In 1996, Lindholm and his wife, Mary Jane, bought Granite Falls Bank, which then had just $22 million in assets. In 1999, they purchased the family's controlling stake in F&M State Bank of Clarkville. Five years later, they bought out remaining family members and formed a holding company to oversee both banks.

Today, lessons from the 1980s, when both corn and farmland prices crashed, are never far away. Lindholm serves as a financial counselor for many customers, challenging assumptions and advising them to build capital for a potential rainy day.

Lindholm's conservative underwriting on anything involving farmland serves as a rudder for his customers. In fact, he really won't look at the market price at all, giving little significance to the commonly used loan-to-value measurement. "This land is an earning asset, and the LTV ratio isn't nearly as relevant as the cash flow or debt-service capacity. We don't want the payments to be more than the income generated," Lindholm says.

"Right now," he adds, "we're only lending $1,500 to $2,000 on $6,500-an-acre land."

Not everyone understands the rationale, and conversations with customers can get intense and personal. "We'll do the math with them," he says. "If you buy that land, here's what your debt across all your land will look like. Does that look rational?"

Worst-case scenarios are part of the worksheet as well: "If you had a crop failure or commodity prices drop, how bad could it get?" Lindholm will ask. "What we really need to know is, what happens if things go to hell in a handbasket?"

Threats to the Corn Belt's recent boom loom everywhere, and everybody around Granite Falls knows it. Corn is a global market, and any one of a half-dozen things beyond anyone's control—ranging from a European debt crisis or a trade impasse with China to a rise in the value of the dollar or a change in the weather—could cause prices to fall rapidly.

In an analysis late last year, the FDIC cited every potential danger imaginable—both the speculative and the concrete—as it cautioned lenders against overconfidence and recommended they limit their concentrations, both directly and through third parties. But so far overconfidence is one thing few ag bankers seem to have in abundance.

In the past year, corn dipped briefly to $4 per bushel, before rebounding to $7. The swings are unsettling for farmers who grew accustomed over the years to prices fluctuating between roughly $1.80 and $2.30.

"There's a little bit of fear out there, because of the volatility," says Craig Bakkelund, Granite Falls Bank's vice president. "The goods can be really good, but the bads can be really bad."

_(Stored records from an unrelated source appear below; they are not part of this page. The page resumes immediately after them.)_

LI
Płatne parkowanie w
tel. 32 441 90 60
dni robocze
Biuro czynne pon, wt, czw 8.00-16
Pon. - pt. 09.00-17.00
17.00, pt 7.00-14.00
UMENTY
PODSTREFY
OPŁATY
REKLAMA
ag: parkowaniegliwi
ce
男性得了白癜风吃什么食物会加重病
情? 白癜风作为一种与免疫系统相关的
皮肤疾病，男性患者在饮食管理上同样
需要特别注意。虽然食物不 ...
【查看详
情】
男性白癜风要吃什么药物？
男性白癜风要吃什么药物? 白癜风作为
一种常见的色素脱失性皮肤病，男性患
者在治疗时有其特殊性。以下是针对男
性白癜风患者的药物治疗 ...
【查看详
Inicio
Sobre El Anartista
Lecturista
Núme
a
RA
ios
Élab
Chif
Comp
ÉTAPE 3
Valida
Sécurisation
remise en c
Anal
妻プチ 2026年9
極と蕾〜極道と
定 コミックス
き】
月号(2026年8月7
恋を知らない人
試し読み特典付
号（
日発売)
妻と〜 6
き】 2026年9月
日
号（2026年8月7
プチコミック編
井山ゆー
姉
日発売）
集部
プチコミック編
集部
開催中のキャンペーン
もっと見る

For corn farmers, one threat is the potential for a scaling back of a government mandate on production of renewable biofuels. The mandate tightened up the supply of corn by diverting 5 billion bushels into ethanol, Wells Fargo's Swanson says. (That's 38 percent of the nation's total corn output.)

This clearly has been a boon for farming communities like Granite Falls, driving up prices of their key product. But long-term subsidies and tariff protections are set to end this year, and the mandate—while it appears safe for now—faces stiff political opposition, including from livestock farmers, who are big buyers of corn. "It was an artificial policy decision, and those can be reversed," Swanson says.

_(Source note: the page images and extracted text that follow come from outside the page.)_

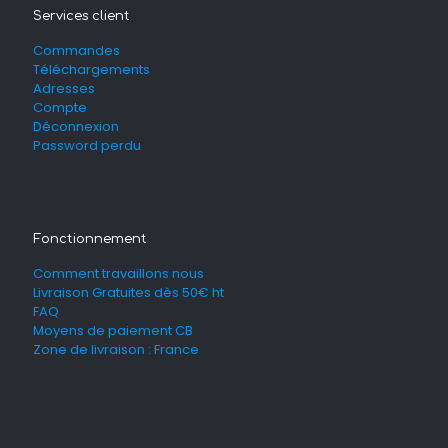
Services client
Commandes
Téléchargements
Adresses
Compte
Déconnexion
Password perdu
Fonctionnement
Comment travaillons nous
Livraison Gratuites dès 50€ ht
FAQ
Moyens de paiement CB
Zone de livraison : France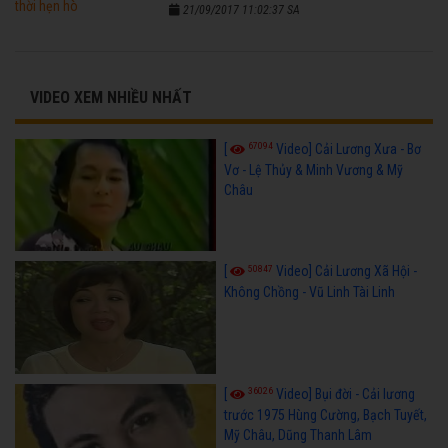
21/09/2017 11:02:37 SA
VIDEO XEM NHIỀU NHẤT
67094
[
Video] Cải Lương Xưa - Bơ
Vơ - Lệ Thủy & Minh Vương & Mỹ
Châu
50847
[
Video] Cải Lương Xã Hội -
Không Chồng - Vũ Linh Tài Linh
36026
[
Video] Bụi đời - Cải lương
trước 1975 Hùng Cường, Bạch Tuyết,
Mỹ Châu, Dũng Thanh Lâm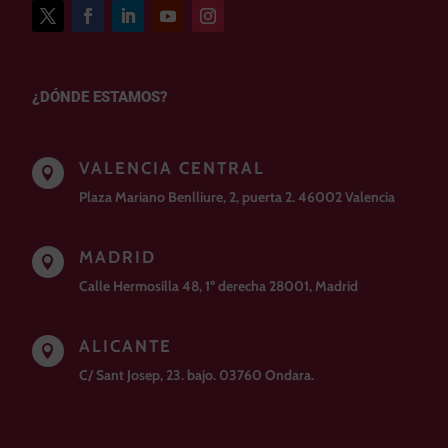
¿DÓNDE ESTAMOS?
VALENCIA CENTRAL

Plaza Mariano Benlliure, 2, puerta 2. 46002 Valencia
MADRID

Calle Hermosilla 48, 1º derecha 28001, Madrid
ALICANTE

C/ Sant Josep, 23. bajo. 03760 Ondara.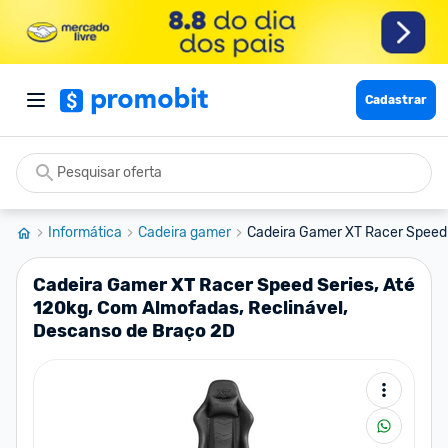
Cadastrar
Informática
Cadeira gamer
Cadeira Gamer XT Racer Speed S
Cadeira Gamer XT Racer Speed Series, Até
120kg, Com Almofadas, Reclinável,
Descanso de Braço 2D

Farm bankers also keep a watchful eye on trade negotiations. Exports account for 2 billion bushels of production, and have grown in recent years. A trade spat could cut demand significantly, causing commodity and land prices to fall.

Swanson believes that over time "global demand is real and is going to grow," validating some of the price appreciation. But it's likely to be a stormy ride, and he worries that many farmers aren't ready for a prolonged downburst.

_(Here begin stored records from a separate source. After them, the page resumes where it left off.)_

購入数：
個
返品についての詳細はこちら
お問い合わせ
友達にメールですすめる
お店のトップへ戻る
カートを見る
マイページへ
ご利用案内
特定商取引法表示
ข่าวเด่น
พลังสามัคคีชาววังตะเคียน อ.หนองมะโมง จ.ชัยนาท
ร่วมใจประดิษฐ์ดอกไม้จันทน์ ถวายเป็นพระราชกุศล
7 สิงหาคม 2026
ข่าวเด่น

"This isn't Malibu, with sun and a narrow band of predictability," he says. "This is continental Midwest weather volatility, and many farmers have simply not prepared themselves for two bad years of pricing; $3.50 corn, which four or five years ago would have been wonderful, is now going to be bankrupting."

Lindholm and other ag bankers are doing what they can to help their customers and communities avoid that scenario.